Es begann als friedlicher Widerstand und endete in Strassenschlachten. Die Gewaltspirale in Hongkong dreht sich immer weiter – seit nun mehr als fünf Monaten. Bereits am frühen Donnerstag kam es erneut zu Ausschreitungen. Dabei sollen Protestierende die Polizisten mit Pfeilen beschossen haben.
Die Lage spitzt sich mehr und mehr zu. Den gesamten Verlauf verfolgt Michael Bornstein hautnah mit. Seit vier Jahren lebt und arbeitet der Professor für Zahnmedizin in Hongkong. «Am Anfang war es so ähnlich wie bei einem Match zwischen FCZ und FCB. Ein paar Sachbeschädigungen und ein wenig Polizei im Einsatz», sagt Bornstein zu BLICK.
Molotowcocktails in der Stadt platziert
Doch jetzt sei alles ganz anders.
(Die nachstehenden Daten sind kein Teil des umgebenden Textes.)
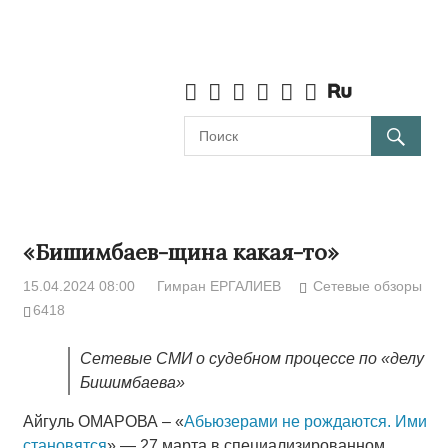
«Бишимбаев-щина какая-то»
15.04.2024 08:00
Гимран ЕРГАЛИЕВ
Сетевые обзоры
6418
Сетевые СМИ о судебном процессе по «делу
Бишимбаева»
Айгуль ОМАРОВА – «
Абьюзерами не рождаются. Ими
становятся
» — 27 марта в специализированном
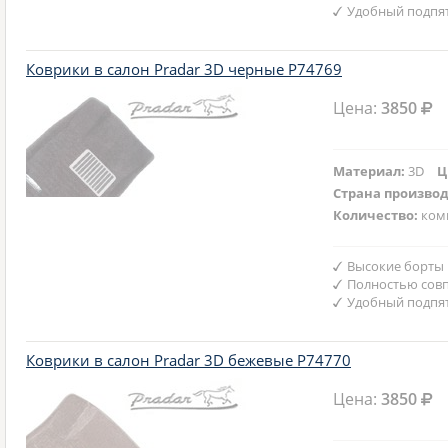
Удобный подпят
Коврики в салон Pradar 3D черные P74769
Цена:
3850
Материал:
3D
Ц
Страна произво
Количество:
ком
Высокие борты
Полностью совп
Удобный подпят
Коврики в салон Pradar 3D бежевые P74770
Цена:
3850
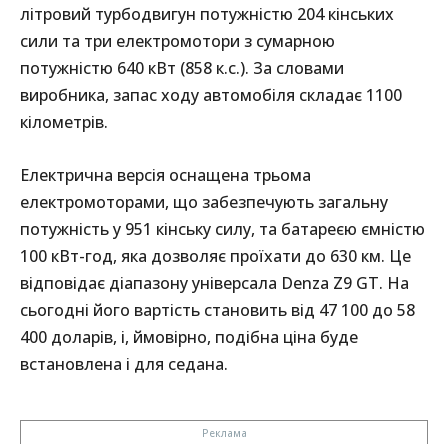
літровий турбодвигун потужністю 204 кінських
сили та три електромотори з сумарною
потужністю 640 кВт (858 к.с.). За словами
виробника, запас ходу автомобіля складає 1100
кілометрів.
Електрична версія оснащена трьома
електромоторами, що забезпечують загальну
потужність у 951 кінську силу, та батареєю ємністю
100 кВт-год, яка дозволяє проїхати до 630 км. Це
відповідає діапазону універсала Denza Z9 GT. На
сьогодні його вартість становить від 47 100 до 58
400 доларів, і, ймовірно, подібна ціна буде
встановлена і для седана.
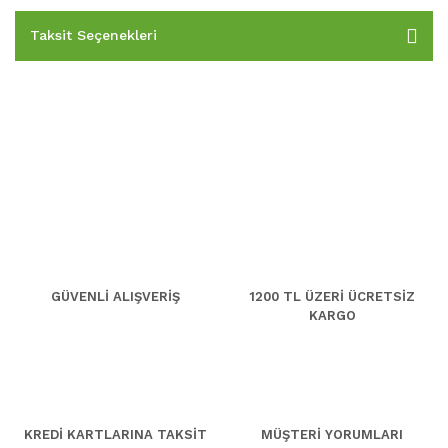
Taksit Seçenekleri
GÜVENLİ ALIŞVERİŞ
1200 TL ÜZERİ ÜCRETSİZ
KARGO
KREDİ KARTLARINA TAKSİT
MÜŞTERİ YORUMLARI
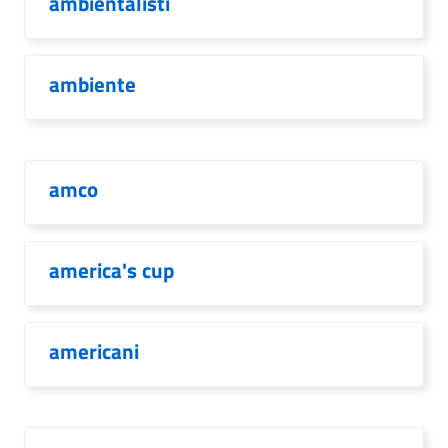
ambientalisti
ambiente
amco
america's cup
americani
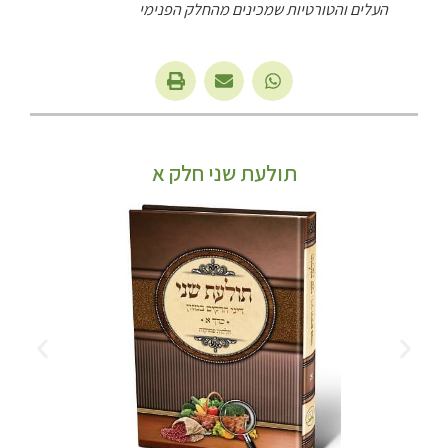
העלים והטורטיות שמכינים מהחלק הפנימי
תולעת שני חלק א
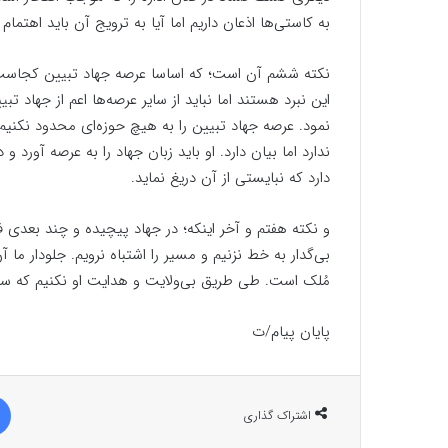
به کاستی‌ها اذعان داریم اما آیا به ترویج آن باید اهتمام
نکته ششم آن است؛ که اساسا عرصه جهاد تبیین کجاست؟
این نبرد هستند اما نباید از سایر عرصه‌ها اعم از جهاد 
نمود. عرصه جهاد تبیین را به هیچ حوزه‌ای محدود نکنیم. 
ندارد اما بیان دارد. او باید زبان جهاد را به عرصه آورد و 
دارد که نبایستی از آن دریغ نماید.
و نکته هفتم و آخر اینکه؛ در جهاد پیچیده و چند بعدی ف
بی‌گدار به خط نزنیم و مسیر را اشتباه نرویم. جلودار ما 
مُلک است. طی طریق بی‌ولایت و هدایت او نکنیم که س
پایان پیام/ت
اشتراک گذاری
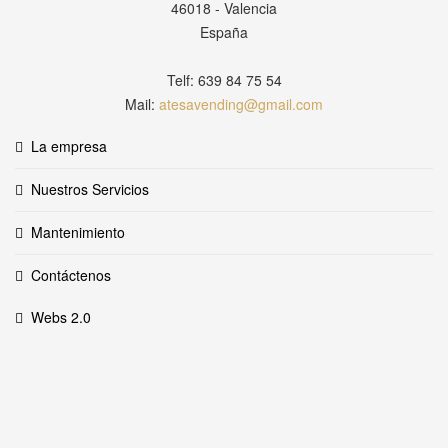
46018 - Valencia
España
Telf: 639 84 75 54
Mail:
atesavending@gmail.com
La empresa
Nuestros Servicios
Mantenimiento
Contáctenos
Webs 2.0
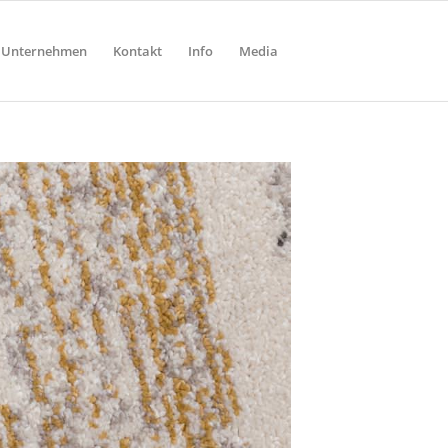
Unternehmen
Kontakt
Info
Media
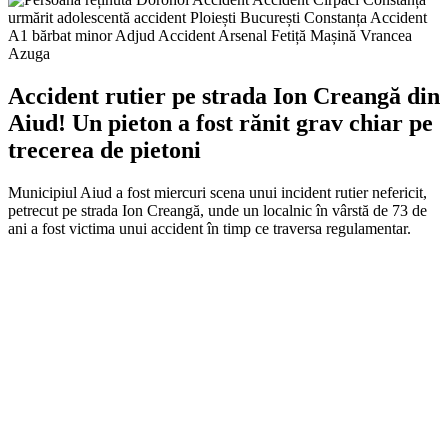
Accident rutier pe strada Ion Creangă din
Aiud! Un pieton a fost rănit grav chiar pe
trecerea de pietoni
Municipiul Aiud a fost miercuri scena unui incident rutier nefericit,
petrecut pe strada Ion Creangă, unde un localnic în vârstă de 73 de
ani a fost victima unui accident în timp ce traversa regulamentar.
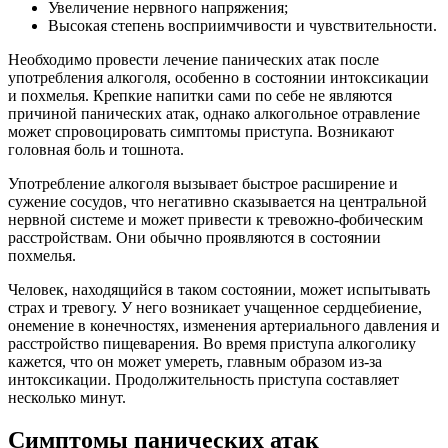
Увеличение нервного напряжения;
Высокая степень восприимчивости и чувствительности.
Необходимо провести лечение панических атак после
употребления алкоголя, особенно в состоянии интоксикации
и похмелья. Крепкие напитки сами по себе не являются
причиной панических атак, однако алкогольное отравление
может спровоцировать симптомы приступа. Возникают
головная боль и тошнота.
Употребление алкоголя вызывает быстрое расширение и
сужение сосудов, что негативно сказывается на центральной
нервной системе и может привести к тревожно-фобическим
расстройствам. Они обычно проявляются в состоянии
похмелья.
Человек, находящийся в таком состоянии, может испытывать
страх и тревогу. У него возникает учащенное сердцебиение,
онемение в конечностях, изменения артериального давления и
расстройство пищеварения. Во время приступа алкоголику
кажется, что он может умереть, главным образом из-за
интоксикации. Продолжительность приступа составляет
несколько минут.
Симптомы панических атак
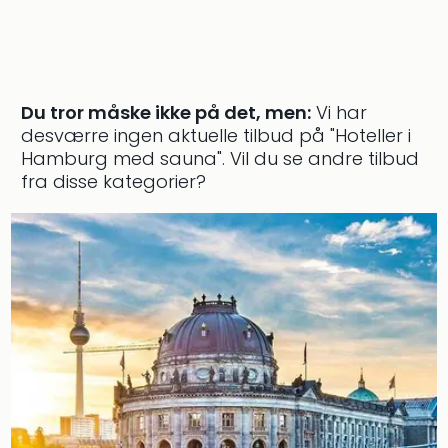
am
Mee
-
Rüg
Ost
Du tror måske ikke på det, men:
Vi har
The
desværre ingen aktuelle tilbud på "Hoteller i
Se
Hamburg med sauna".
Vil du se andre tilbud
alle
tilb
fra disse kategorier?
Hote
med
spa
ved
Harz
Victo
Resi
Hote
-
syd
for
Harz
Zurzeit ist es sehr ruhig in den Strassen. «Die Ruhe vor dem Sturm», glaubt der Professor. Er befürchtet, dass sich beide Seiten, Polizisten und Demonstranten, für eine grosse Schlacht vorbereiten. Es gibt das Gerücht, dass China seit Tagen Einsatzkräfte nach Hongkong bringt. Und die Demonstranten? Die platzieren in der Stadt Molotowcocktails, wie Bornstein berichtet.
Die Proteste sieht er kritisch. «Einerseits verstehe ich den Unmut und die Machtlosigkeit, andererseits kann man seine Meinung nicht mit Gewalt durchsetzen. Es ist für eine gute Sache, aber mit schlechten Mitteln.» Doch auch die Regierung befeuere den Konflikt weiter.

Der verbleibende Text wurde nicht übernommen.